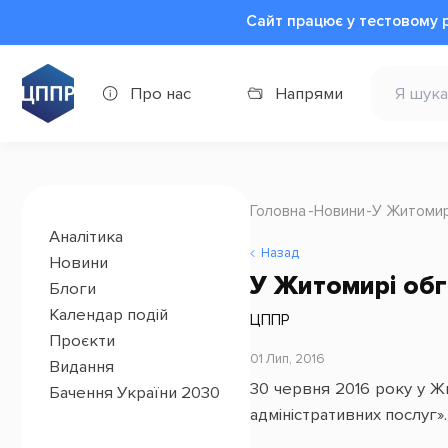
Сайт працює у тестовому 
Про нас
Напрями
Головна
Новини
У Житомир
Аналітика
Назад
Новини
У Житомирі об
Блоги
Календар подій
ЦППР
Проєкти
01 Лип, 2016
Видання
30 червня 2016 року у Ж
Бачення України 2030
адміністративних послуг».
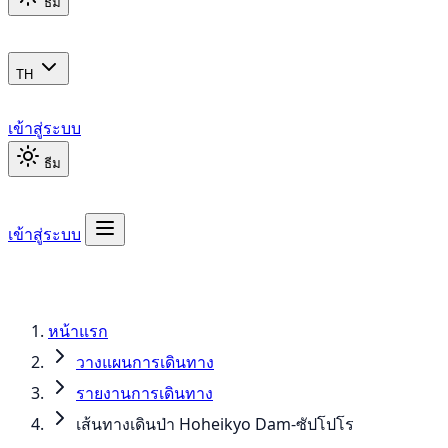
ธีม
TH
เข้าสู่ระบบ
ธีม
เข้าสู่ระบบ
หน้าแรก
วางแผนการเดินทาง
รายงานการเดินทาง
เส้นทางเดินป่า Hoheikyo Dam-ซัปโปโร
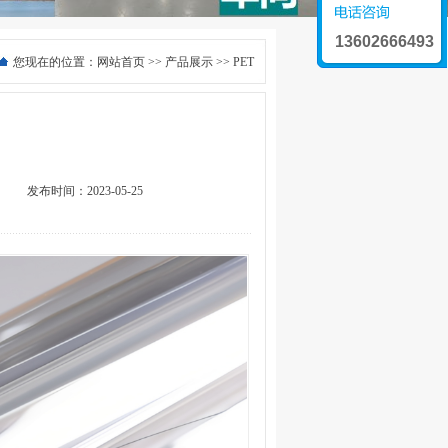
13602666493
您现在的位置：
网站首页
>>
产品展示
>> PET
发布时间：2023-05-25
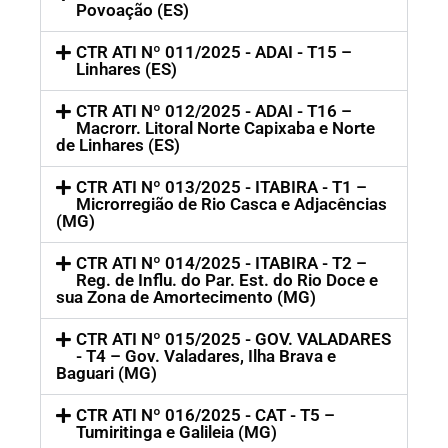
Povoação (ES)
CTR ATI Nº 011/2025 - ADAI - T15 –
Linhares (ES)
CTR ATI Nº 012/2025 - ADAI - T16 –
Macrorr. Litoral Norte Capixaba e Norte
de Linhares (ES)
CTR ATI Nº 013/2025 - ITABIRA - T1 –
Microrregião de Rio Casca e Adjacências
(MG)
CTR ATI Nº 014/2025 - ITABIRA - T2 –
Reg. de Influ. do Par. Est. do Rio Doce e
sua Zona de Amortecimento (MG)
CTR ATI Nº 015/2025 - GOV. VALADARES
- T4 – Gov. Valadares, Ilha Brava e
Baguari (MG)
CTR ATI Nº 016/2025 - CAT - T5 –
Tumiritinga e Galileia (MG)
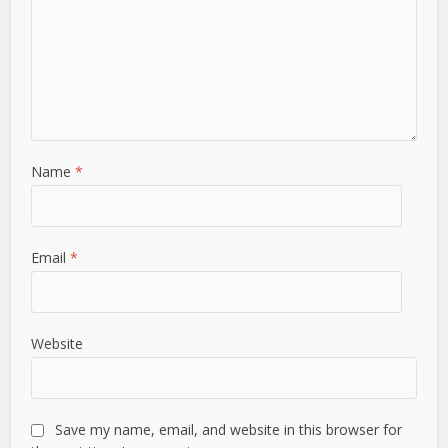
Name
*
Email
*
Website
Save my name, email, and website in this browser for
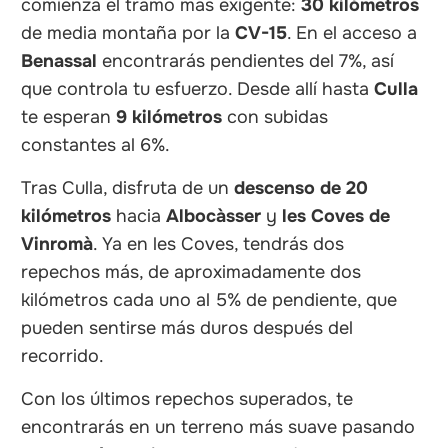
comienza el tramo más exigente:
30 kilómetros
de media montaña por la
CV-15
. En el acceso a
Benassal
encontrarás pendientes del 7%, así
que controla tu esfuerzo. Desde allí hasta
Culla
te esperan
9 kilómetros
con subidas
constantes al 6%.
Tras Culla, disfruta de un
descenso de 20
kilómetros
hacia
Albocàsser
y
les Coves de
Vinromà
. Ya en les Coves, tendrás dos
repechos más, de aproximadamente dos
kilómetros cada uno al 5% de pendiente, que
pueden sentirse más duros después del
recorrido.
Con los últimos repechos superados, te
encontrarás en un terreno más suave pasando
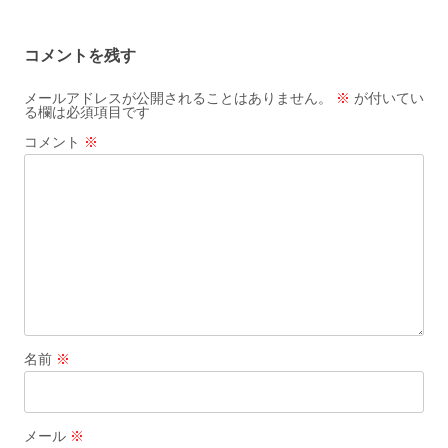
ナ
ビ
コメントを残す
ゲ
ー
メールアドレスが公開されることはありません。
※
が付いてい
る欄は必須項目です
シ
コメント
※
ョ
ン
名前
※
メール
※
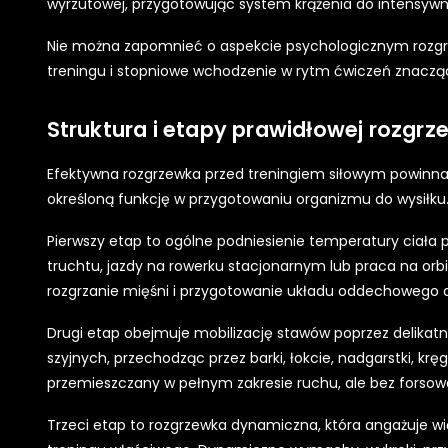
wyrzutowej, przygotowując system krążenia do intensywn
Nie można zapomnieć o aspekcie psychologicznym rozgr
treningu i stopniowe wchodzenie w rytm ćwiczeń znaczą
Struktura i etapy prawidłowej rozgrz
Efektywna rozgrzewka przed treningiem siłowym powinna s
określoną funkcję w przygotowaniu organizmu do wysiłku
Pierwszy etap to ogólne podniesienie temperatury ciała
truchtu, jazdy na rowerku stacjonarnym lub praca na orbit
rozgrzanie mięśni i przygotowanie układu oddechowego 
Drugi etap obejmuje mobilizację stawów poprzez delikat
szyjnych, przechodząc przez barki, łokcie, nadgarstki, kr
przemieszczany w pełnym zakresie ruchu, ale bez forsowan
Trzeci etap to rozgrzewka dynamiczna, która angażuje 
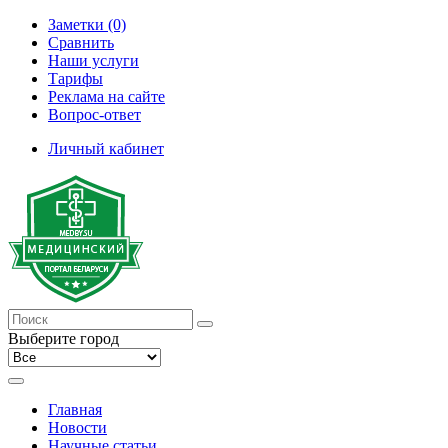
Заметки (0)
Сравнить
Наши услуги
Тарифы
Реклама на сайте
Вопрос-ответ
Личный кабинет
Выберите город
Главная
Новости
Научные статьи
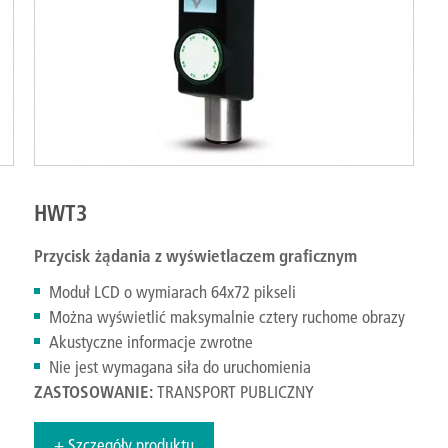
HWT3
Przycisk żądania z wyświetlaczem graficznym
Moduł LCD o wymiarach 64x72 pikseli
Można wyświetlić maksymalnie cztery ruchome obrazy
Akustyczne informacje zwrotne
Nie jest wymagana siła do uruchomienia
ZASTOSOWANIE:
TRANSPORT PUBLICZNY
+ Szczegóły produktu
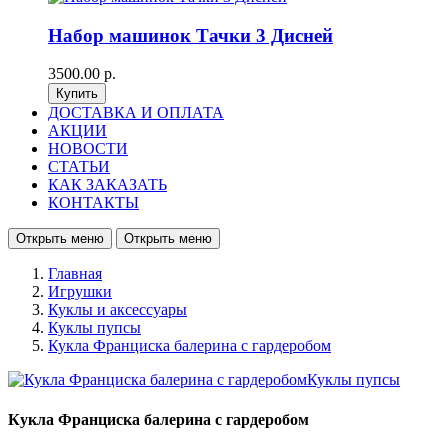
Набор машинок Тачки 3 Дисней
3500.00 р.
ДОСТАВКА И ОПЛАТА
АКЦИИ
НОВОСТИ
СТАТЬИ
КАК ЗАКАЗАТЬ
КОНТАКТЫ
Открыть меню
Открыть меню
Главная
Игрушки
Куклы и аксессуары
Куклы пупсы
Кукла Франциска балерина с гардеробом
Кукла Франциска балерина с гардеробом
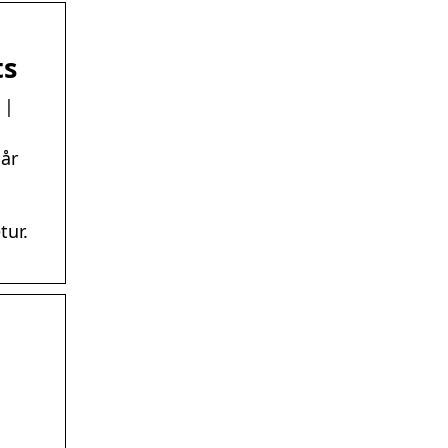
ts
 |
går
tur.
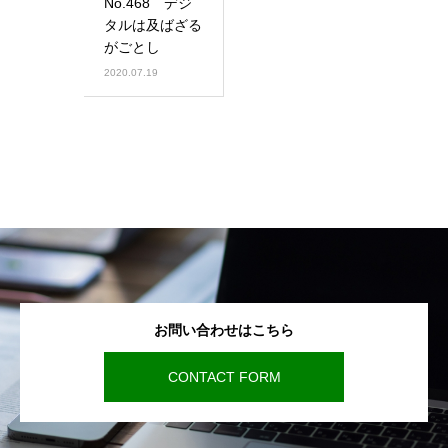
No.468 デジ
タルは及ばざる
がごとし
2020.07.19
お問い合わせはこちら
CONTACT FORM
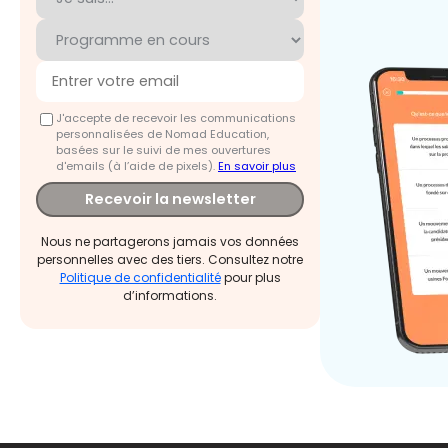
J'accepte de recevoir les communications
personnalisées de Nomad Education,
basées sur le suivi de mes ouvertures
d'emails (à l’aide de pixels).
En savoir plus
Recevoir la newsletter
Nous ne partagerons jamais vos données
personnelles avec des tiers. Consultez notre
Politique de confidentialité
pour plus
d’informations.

######

### [Exercise requirements]
What lines of the material above contain "ITABIRA"? Return each of them.

### [Solution]
CTR ATI Nº 013/2025 - ITABIRA - T1 –
CTR ATI Nº 014/2025 - ITABIRA - T2 –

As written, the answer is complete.